Aram, the 14-year-old and eldest of the group, began moving various food items from the tray to the hot pot. As soon as something was finished cooking, the kids would put it on my plate. They did this repeatedly until I said no, no more, you must eat. They took a few items and then, again, more were plunked down on my plate. Hospitality is key in Thai culture, and we experienced that daily at GROW. The kids didn’t stop until I asked Faa the word for full and would say it over and over. They eventually caught on and proceeded to fill and refill the hot pot and eat their heart’s desire. Hot pot night was special for the kids; they only did it once a month and it was filled with foods they didn’t get every day.

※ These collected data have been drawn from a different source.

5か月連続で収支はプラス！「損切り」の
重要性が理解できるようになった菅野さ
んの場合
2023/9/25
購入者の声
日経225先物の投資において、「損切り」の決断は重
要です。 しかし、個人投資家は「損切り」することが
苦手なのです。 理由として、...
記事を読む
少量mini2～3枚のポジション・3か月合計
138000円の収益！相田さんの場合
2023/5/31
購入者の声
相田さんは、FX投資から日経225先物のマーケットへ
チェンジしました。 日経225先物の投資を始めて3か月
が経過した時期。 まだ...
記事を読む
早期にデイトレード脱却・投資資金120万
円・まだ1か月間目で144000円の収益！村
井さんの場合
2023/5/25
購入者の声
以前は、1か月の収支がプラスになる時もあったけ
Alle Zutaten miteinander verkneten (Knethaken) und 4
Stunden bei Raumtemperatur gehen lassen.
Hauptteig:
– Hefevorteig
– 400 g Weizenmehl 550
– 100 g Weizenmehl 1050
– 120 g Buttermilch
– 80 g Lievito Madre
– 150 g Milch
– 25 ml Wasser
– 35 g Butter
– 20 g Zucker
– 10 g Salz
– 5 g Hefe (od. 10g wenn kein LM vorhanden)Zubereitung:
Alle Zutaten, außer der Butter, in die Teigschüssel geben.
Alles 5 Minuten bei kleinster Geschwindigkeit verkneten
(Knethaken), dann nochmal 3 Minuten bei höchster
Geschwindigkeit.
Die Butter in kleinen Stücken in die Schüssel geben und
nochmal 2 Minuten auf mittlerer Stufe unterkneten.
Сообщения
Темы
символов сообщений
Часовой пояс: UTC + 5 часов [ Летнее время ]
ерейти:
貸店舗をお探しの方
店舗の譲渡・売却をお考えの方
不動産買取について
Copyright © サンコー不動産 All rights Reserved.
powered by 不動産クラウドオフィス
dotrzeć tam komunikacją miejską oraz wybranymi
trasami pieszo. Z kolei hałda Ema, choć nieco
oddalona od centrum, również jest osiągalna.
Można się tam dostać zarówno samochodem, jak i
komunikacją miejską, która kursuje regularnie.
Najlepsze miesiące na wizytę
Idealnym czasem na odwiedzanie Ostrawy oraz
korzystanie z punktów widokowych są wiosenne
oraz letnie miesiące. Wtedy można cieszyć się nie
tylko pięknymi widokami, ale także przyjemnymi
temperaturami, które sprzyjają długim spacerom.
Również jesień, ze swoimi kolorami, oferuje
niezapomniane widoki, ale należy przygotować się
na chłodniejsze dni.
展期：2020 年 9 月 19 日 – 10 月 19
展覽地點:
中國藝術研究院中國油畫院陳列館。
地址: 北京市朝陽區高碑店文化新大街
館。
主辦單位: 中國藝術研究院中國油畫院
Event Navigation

Most of our teammates loved the variety of food served that evening. I, on the other hand, have quite bland tastebuds and a texture aversion. Most of the slimy, textured food put on my plate did not go down easily but I forced myself to eat it out of respect and not waste the food. I also was attempting to push myself out of my comfort zone while in Thailand and try new things. I had already eaten a grub with the team on our first night on campus, certainly I could eat squid or squiggly mushrooms. I did, but I did not enjoy it. Mostly, I did not enjoy the cow tongue that was fuzzy. I instantly took the kids up on a Coke, something I usually dislike the flavor of, to wash it down.

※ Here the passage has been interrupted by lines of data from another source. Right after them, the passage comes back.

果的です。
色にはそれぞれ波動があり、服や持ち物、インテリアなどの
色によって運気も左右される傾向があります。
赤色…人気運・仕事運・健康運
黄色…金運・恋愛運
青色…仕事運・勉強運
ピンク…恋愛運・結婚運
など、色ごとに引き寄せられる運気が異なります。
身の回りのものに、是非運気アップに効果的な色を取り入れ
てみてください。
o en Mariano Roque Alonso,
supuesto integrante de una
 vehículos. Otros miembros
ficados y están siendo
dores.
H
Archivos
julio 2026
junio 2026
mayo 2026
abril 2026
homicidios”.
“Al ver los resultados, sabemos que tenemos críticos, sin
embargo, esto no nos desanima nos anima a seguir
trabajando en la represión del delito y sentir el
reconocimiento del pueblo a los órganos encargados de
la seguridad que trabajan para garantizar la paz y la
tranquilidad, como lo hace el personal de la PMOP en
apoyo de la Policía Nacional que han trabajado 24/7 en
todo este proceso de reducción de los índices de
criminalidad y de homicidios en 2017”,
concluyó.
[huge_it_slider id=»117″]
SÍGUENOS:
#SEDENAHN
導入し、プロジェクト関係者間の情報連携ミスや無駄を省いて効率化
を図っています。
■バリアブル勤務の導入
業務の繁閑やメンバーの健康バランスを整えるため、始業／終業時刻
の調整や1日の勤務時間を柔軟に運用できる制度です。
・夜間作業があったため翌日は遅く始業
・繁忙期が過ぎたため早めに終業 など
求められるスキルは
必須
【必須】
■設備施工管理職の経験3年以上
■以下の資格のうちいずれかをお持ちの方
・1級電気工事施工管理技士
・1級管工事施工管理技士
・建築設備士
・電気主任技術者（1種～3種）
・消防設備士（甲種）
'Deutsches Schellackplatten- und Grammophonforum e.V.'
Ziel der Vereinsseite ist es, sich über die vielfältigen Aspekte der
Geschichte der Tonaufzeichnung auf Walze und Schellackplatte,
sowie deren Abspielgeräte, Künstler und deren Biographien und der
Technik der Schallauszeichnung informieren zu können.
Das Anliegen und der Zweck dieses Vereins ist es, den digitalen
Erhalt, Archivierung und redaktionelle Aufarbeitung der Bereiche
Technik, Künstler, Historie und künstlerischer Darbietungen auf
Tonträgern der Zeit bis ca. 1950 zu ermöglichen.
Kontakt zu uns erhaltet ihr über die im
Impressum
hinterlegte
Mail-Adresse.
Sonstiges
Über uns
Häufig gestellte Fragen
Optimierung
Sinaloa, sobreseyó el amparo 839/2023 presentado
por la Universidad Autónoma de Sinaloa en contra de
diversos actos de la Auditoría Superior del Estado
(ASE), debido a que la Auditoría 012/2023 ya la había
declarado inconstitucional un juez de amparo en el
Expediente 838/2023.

Something special happened on Hot Pot night. It was a night of breaking bread together and understanding the Thai culture more. It was unique, and I was able to try new foods that were peculiar to me. More importantly, I was able to watch the children be service-focused and continually check on me. I got to see their joy to eat together and try to communicate with me. It was a wholesome evening.

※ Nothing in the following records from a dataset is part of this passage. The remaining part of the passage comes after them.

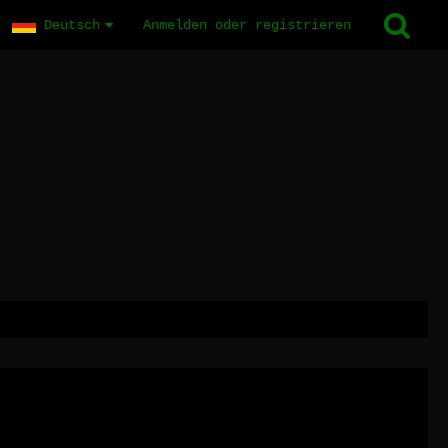
Deutsch
Anmelden oder registrieren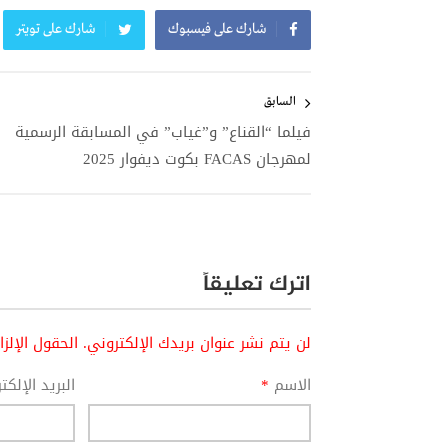
شارك على فيسبوك
شارك على تويتر
تصفّح
المقالات
السابق
فيلما “القناع” و”غياب” في المسابقة الرسمية
لمهرجان FACAS بكوت ديفوار 2025
اترك تعليقاً
لن يتم نشر عنوان بريدك الإلكتروني.
الحقول الإلز
الاسم
*
البريد الإلك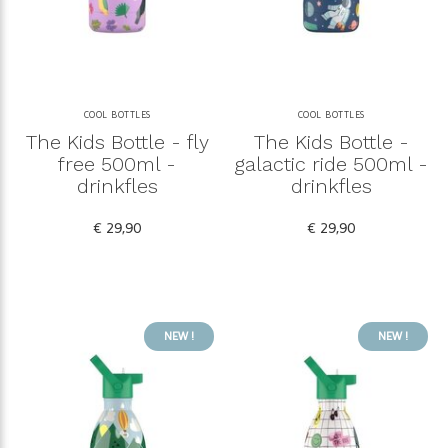
COOL BOTTLES
COOL BOTTLES
The Kids Bottle - fly
The Kids Bottle -
free 500ml -
galactic ride 500ml -
drinkfles
drinkfles
€ 29,90
€ 29,90
NEW !
NEW !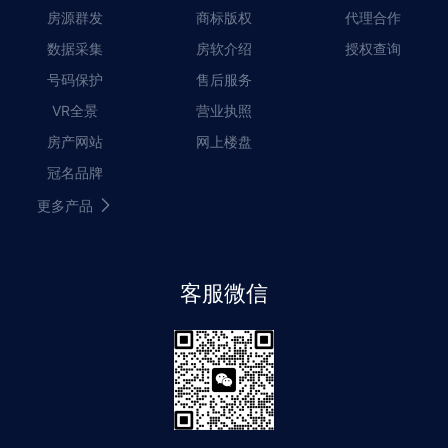
房源群发
商标版权
代理合作
数据采集
房软介绍
授权查询
号码保护
售后服务
VR全景
营业执照
房产网站
网上楼盘
冠名品牌
更多产品
客服微信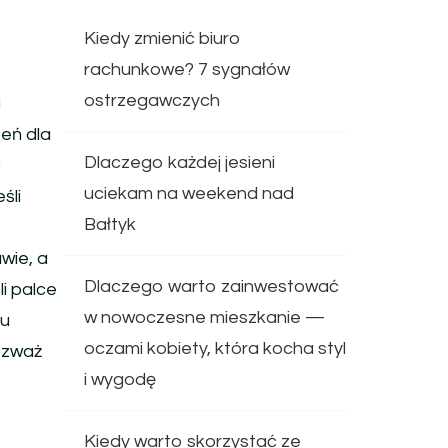
Kiedy zmienić biuro
rachunkowe? 7 sygnałów
ostrzegawczych
i
zeń dla
Dlaczego każdej jesieni
y
uciekam na weekend nad
śli
Bałtyk
wie, a
Dlaczego warto zainwestować
i palce
w nowoczesne mieszkanie —
lu
oczami kobiety, która kocha styl
rozważ
i wygodę
Kiedy warto skorzystać ze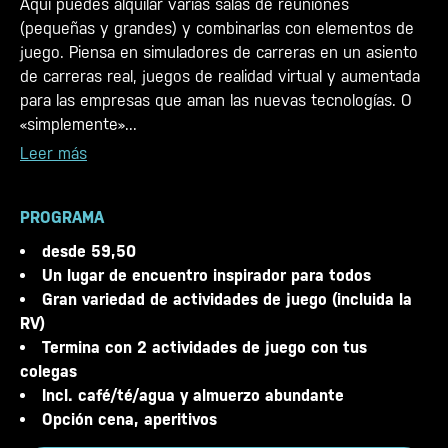
Aquí puedes alquilar varias salas de reuniones
(pequeñas y grandes) y combinarlas con elementos de
juego. Piensa en simuladores de carreras en un asiento
de carreras real, juegos de realidad virtual y aumentada
para las empresas que aman las nuevas tecnologías. O
«simplemente»...
Leer más
PROGRAMA
desde 59,50
Un lugar de encuentro inspirador para todos
Gran variedad de actividades de juego (incluida la
RV)
Termina con 2 actividades de juego con tus
colegas
Incl. café/té/agua y almuerzo abundante
Opción cena, aperitivos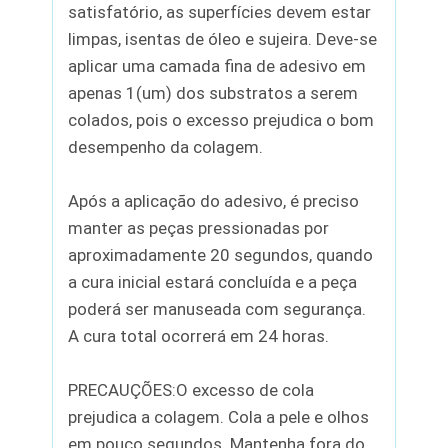
satisfatório, as superfícies devem estar
limpas, isentas de óleo e sujeira. Deve-se
aplicar uma camada fina de adesivo em
apenas 1(um) dos substratos a serem
colados, pois o excesso prejudica o bom
desempenho da colagem.
Após a aplicação do adesivo, é preciso
manter as peças pressionadas por
aproximadamente 20 segundos, quando
a cura inicial estará concluída e a peça
poderá ser manuseada com segurança.
A cura total ocorrerá em 24 horas.
PRECAUÇÕES:O excesso de cola
prejudica a colagem. Cola a pele e olhos
em pouco segundos. Mantenha fora do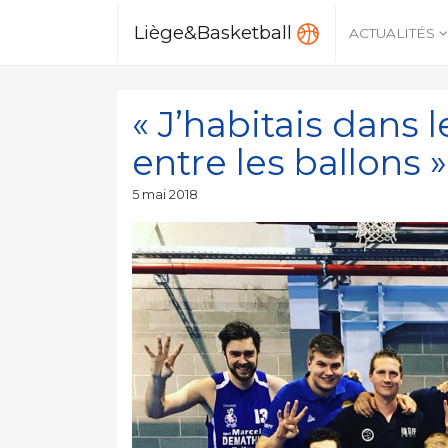
Liège&Basketball
ACTUALITÉS
« J’habitais dans 
entre les ballons »
Publié
5 mai 2018
le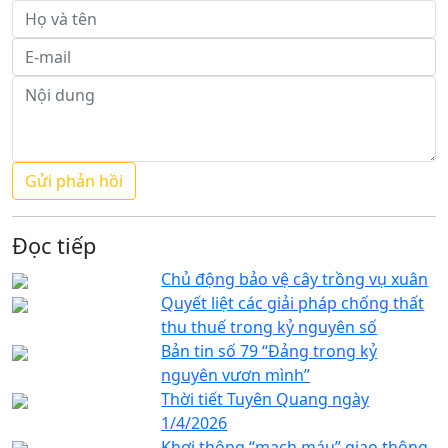
Đọc tiếp
Chủ động bảo vệ cây trồng vụ xuân
Quyết liệt các giải pháp chống thất
thu thuế trong kỷ nguyên số
Bản tin số 79 “Đảng trong kỷ
nguyên vươn mình”
Thời tiết Tuyên Quang ngày
1/4/2026
Khơi thông “mạch máu” giao thông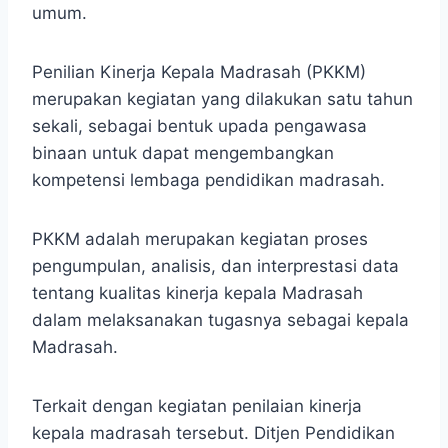
umum.
Penilian Kinerja Kepala Madrasah (PKKM)
merupakan kegiatan yang dilakukan satu tahun
sekali, sebagai bentuk upada pengawasa
binaan untuk dapat mengembangkan
kompetensi lembaga pendidikan madrasah.
PKKM adalah merupakan kegiatan proses
pengumpulan, analisis, dan interprestasi data
tentang kualitas kinerja kepala Madrasah
dalam melaksanakan tugasnya sebagai kepala
Madrasah.
Terkait dengan kegiatan penilaian kinerja
kepala madrasah tersebut. Ditjen Pendidikan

Then, as we moved around the fire for family time, our American team shared a cultural tradition from back home – s’mores. The squeals and excitement that started with the backpacks the evening before continued with s’mores. We set the 10 hotpots around the fire, and everyone was given a bamboo stick the staff had collected. After demonstrating how to roast a perfect, golden-brown marshmallow, we helped the kids roast their first s’more. I grew up with s’mores and so many of my favorite childhood memories took place around the firepit. To teach the kids and watch them learn how to roast a marshmallow was nothing but joy. I’m not sure if they were screaming with pure delight or if the sugar rush hit that quickly, but they loved that we had brought them another gift. They begged for a second, but Faa said just one – they needed the kids to actually sleep that evening.

Little Naiyana – the girl who reminded me of myself – showed me her s’more with the biggest grin on her face looking for approval. “Yes! You did it!” I exclaimed. She beamed. After we had finished the s’mores and cleaned up, it was time for our team to pack up to go. Naiyana found me once again, and shyly worked her way in for a hug. “Goodnight!” she said in her broken accent. “Goodnight, Naiyana, see you tomorrow!” She walked away and then a few minutes later was back for another hug and another goodnight. This happened 3-4 times until our team finally piled into the truck and drove out the gates toward the city of Wiang Pa Pao. Her shy, but joyful hugs still stick with me. This trip, her little hugs and joy healed me. This shy, innocent girl trusted me, and everything I had was hers in that moment. She was an angel of hope and healing that I needed. And she needed me too. Some days, I still picture her little face with bulging brown eyes and sheepish grin looking up at me, seeking approval. My heart begins to melt as I provide it and anything else she is seeking. And then reality checks in, and I’m in Ohio and she’s halfway around the world. One day, I will hug this child again. One day, I will have someone translate to tell her all the healing she helped me find on this trip.